日本ユニシスと日本マイクロソフト(日本MS)は3月24日、日本ユニシスのオープン勘定系システム「BankVision」の稼働基盤として、マイクロソフトのパブリッククラウドプラットフォーム「Microsoft Azure」の採用に向けた共同プロジェクトを4月から開始すると発表した。
日本ユニシスは、2007年にWindows Server SQL Serverを基盤としたオープン勘定系システムのBankVisionを稼働開始。昨今では、クラウドサービスが急速に市場に浸透する中、日本ユニシスは2016年度から日本MSと共同でMicrosoft Azure(IaaS)上でのBankVisionの検証を進めてきた。
今回、米マイクロソフトのAzureエンジニアリング部門との連携や、国内データセンター利用の体制などが整備されたことにより、BankVisionの基盤としてMicrosoft Azureの採用に向けた共同プロジェクトを開始する。
BankVisionが目指す新たなコンセプトとしては「戦略的投資機会を生み出すシステム」「新時代の金融サービス向けプラットフォーム」の2点。
実現に向けては「コアバンキングシステムをパブリッククラウド上で実装」「オープンAPI対応によるインタフェースの提供」「サービス単位で機能をモジュール化し、金融サービスの構造変化に応じた戦略を機能の選択で実現」の3点に取り組む。
コアバンキングシステムをパブリッククラウド上で実装することに関しては、Azureの活用で固定的なIT費用を適正化し、守りを固めながらも競争力強化のための戦略投資を支援するという。
オープンAPI対応によるインタフェースの提供では、オープンAPI公開基盤「Resonatex」との連携により、多様なサービスとシームレスに接続し、未来のプラットフォームとして金融サービスの高度化・多様化を支援するとしている。
金融サービスの構造変化に応じた戦略を機能の選択で実現する点については、BankVisionのコア化(あらゆるサービスのAPI化、シンプル化、媒体レス)を進め、銀行共通の機能をシンプルで強固な構造に集約することで、店舗型やサービス限定型など、さまざまな業態に必要十分な機能を提供し、今後の業態変化・経営基盤の変化を支えるという。

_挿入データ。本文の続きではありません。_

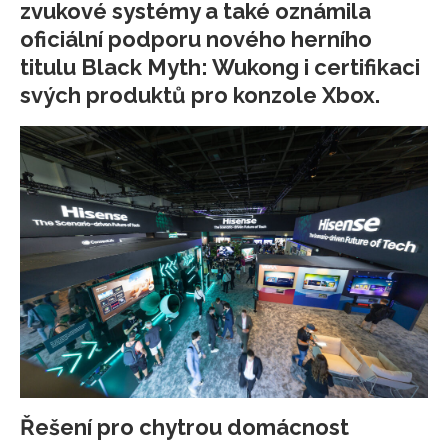
zvukové systémy a také oznámila
oficiální podporu nového herního
titulu Black Myth: Wukong i certifikaci
svých produktů pro konzole Xbox.
Řešení pro chytrou domácnost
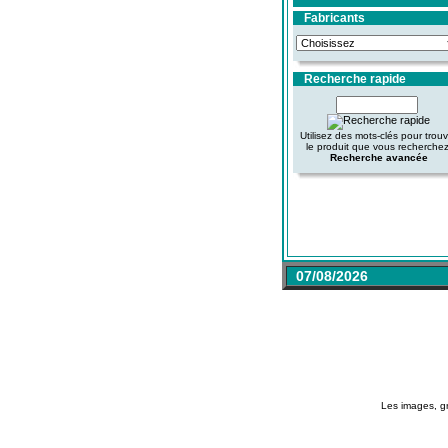
Fabricants
Recherche rapide
Utilisez des mots-clés pour trou
le produit que vous recherchez
Recherche avancée
07/08/2026
Les images, gr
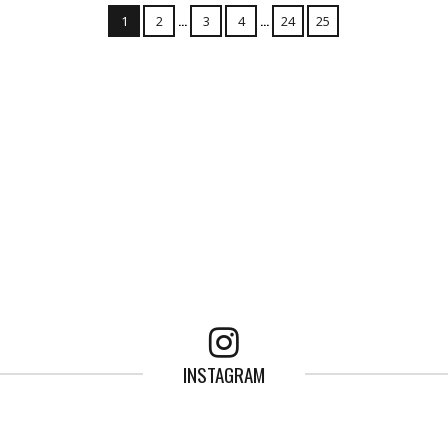
...
...
1
2
3
4
24
25
INSTAGRAM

同プロジェクトでは、4月以降に(1)フルバンキングシステムなどのミッションクリティカルシステムに求められるサポートレベルに基づくサービス内容(レベルや体制)の検討、(2)Microsoft Azureの新規リリース機能の確認およびテスト、(3)2016年度からの稼働検証において明らかになった技術的課題への対策の検討、(4)Microsoft Azure上のデータとサービスを利用したデータ活用・分析などの新サービスの検討を実施する。
今後、今回のプロジェクトを通じて、BankVisionを利用する銀行の基盤更改時期などに、順次Azure化の提案を進めていく。また、BankVisionのコア化(あらゆるサービスをAPI化、シンプル化、媒体レス)をはじめ、DevOps、オペレーションレスなどの開発・保守・運用の効率化を継続して進めるとともに、クラウド利用のメリットを最大化すべく、SQL DatabaseなどのPaaS(Platform as a Service)活用を進めるという。

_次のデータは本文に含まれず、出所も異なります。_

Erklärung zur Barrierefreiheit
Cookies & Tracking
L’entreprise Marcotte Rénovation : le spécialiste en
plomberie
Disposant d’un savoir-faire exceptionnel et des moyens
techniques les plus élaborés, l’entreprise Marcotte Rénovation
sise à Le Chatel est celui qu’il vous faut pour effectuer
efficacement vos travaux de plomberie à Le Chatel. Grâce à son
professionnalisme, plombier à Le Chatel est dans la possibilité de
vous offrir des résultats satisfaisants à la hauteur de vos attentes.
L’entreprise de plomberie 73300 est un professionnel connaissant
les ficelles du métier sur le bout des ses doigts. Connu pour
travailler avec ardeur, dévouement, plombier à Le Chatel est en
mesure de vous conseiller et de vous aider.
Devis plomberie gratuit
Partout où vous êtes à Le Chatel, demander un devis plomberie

さらに、BankVision on AzureやResonatexを活用し、銀行機能を異業種やFintechなどにサービス提供するBaaS(Bank as a Service)について、BankVision利用行の協力を得つつ、事業化の検討を進め、金融機関の新たな収益機会の創出や、業種・業態の垣根を超えたビジネスエコシステムによる新たな価値創造を目指す。なお、フルバンキングシステムのパブリッククラウド環境での実装は国内初の事例となる。